**Task goal**
In the records, find every line with the word "violations" and copy it out.

**Given data**

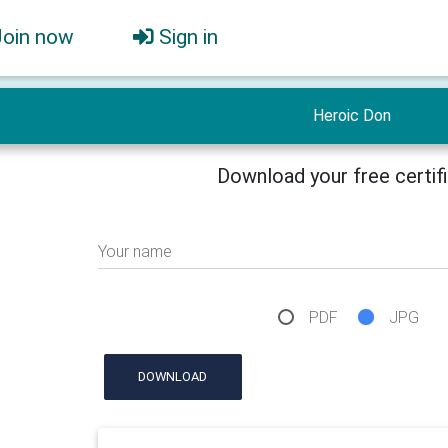
Join now
Sign in
Heroic Don
Download your free certif
Your name
PDF
JPG
DOWNLOAD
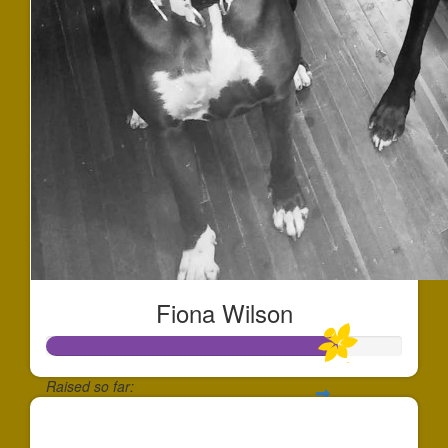
Fiona Wilson
Raised so far:
$244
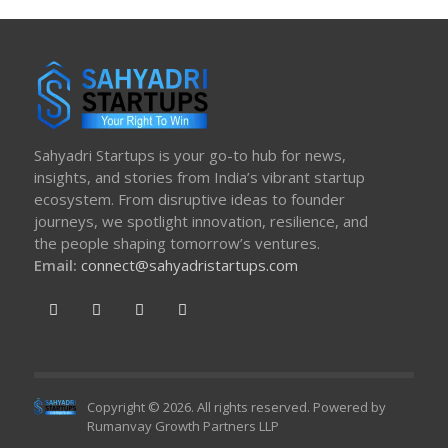
Sahyadri Startups is your go-to hub for news,
insights, and stories from India’s vibrant startup
ecosystem. From disruptive ideas to founder
journeys, we spotlight innovation, resilience, and
the people shaping tomorrow’s ventures.
Email:
connect@sahyadristartups.com
Copyright © 2026. All rights reserved. Powered by
Rumanvay Growth Partners LLP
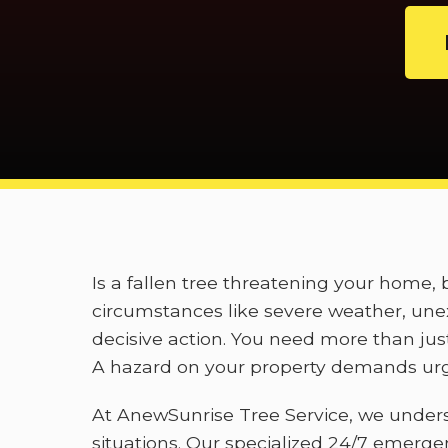
Is a fallen tree threatening your home
circumstances like severe weather, unex
decisive action. You need more than jus
A hazard on your property demands urge
At AnewSunrise Tree Service, we under
situations. Our specialized 24/7 emerge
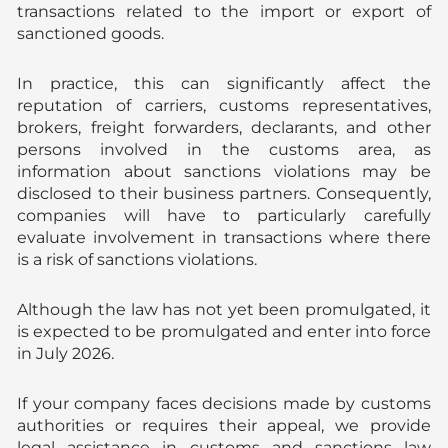
transactions related to the import or export of
sanctioned goods.
In practice, this can significantly affect the
reputation of carriers, customs representatives,
brokers, freight forwarders, declarants, and other
persons involved in the customs area, as
information about sanctions violations may be
disclosed to their business partners. Consequently,
companies will have to particularly carefully
evaluate involvement in transactions where there
is a risk of sanctions violations.
Although the law has not yet been promulgated, it
is expected to be promulgated and enter into force
in July 2026.
If your company faces decisions made by customs
authorities or requires their appeal, we provide
legal assistance in customs and sanctions law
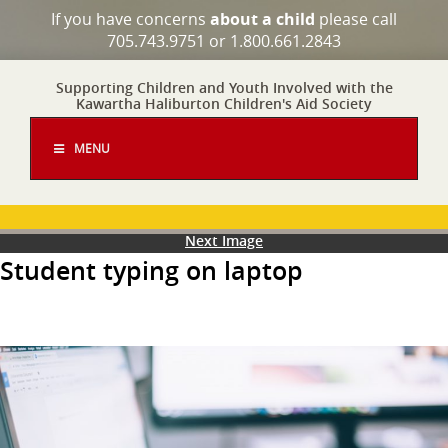
If you have concerns
about a child
please call
705.743.9751 or 1.800.661.2843
Supporting Children and Youth Involved with the
Kawartha Haliburton Children's Aid Society
MENU
Next Image
Student typing on laptop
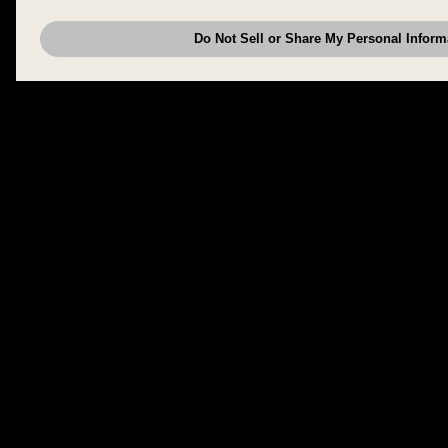
have provided to them or that they have collected from your use of their se
analyze and optimize advertisements delivered to you by businesses other
Do Not Sell or Share My Personal Inform
have the right to opt out of sale or share of your personal information by u
to exercise your right. If we have detected an opt-out pr
My Personal Information
honored.
Change your sell or share preference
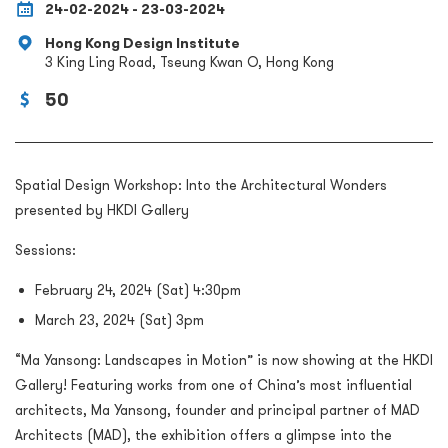
24-02-2024 - 23-03-2024
Hong Kong Design Institute
3 King Ling Road, Tseung Kwan O, Hong Kong
50
Spatial Design Workshop: Into the Architectural Wonders
presented by HKDI Gallery
Sessions:
February 24, 2024 (Sat) 4:30pm
March 23, 2024 (Sat) 3pm
“Ma Yansong: Landscapes in Motion” is now showing at the HKDI
Gallery! Featuring works from one of China’s most influential
architects, Ma Yansong, founder and principal partner of MAD
Architects (MAD), the exhibition offers a glimpse into the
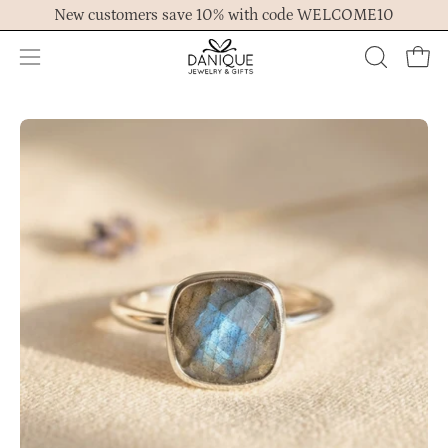
Skip
New customers save 10% with code WELCOME10
to
content
Open
OPEN
Ope
navigation
SEARCH
menu
BAR
Open
Op
image
im
lightbox
lig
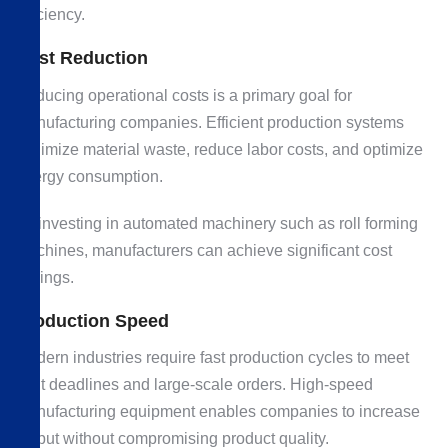
efficiency.
Cost Reduction
Reducing operational costs is a primary goal for
manufacturing companies. Efficient production systems
minimize material waste, reduce labor costs, and optimize
energy consumption.
By investing in automated machinery such as roll forming
machines, manufacturers can achieve significant cost
savings.
Production Speed
Modern industries require fast production cycles to meet
tight deadlines and large-scale orders. High-speed
manufacturing equipment enables companies to increase
output without compromising product quality.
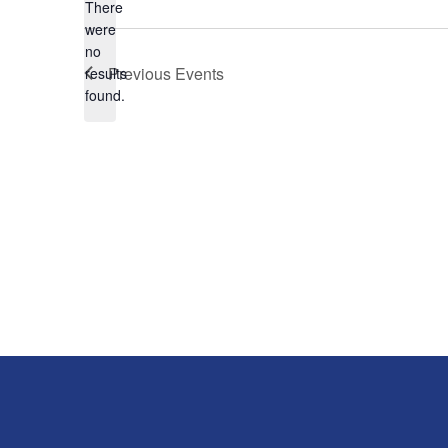
There
were
no
Notice
Previous
Events
results
found.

**Result for this exercise**
information about sanctions violations may be
is a risk of sanctions violations.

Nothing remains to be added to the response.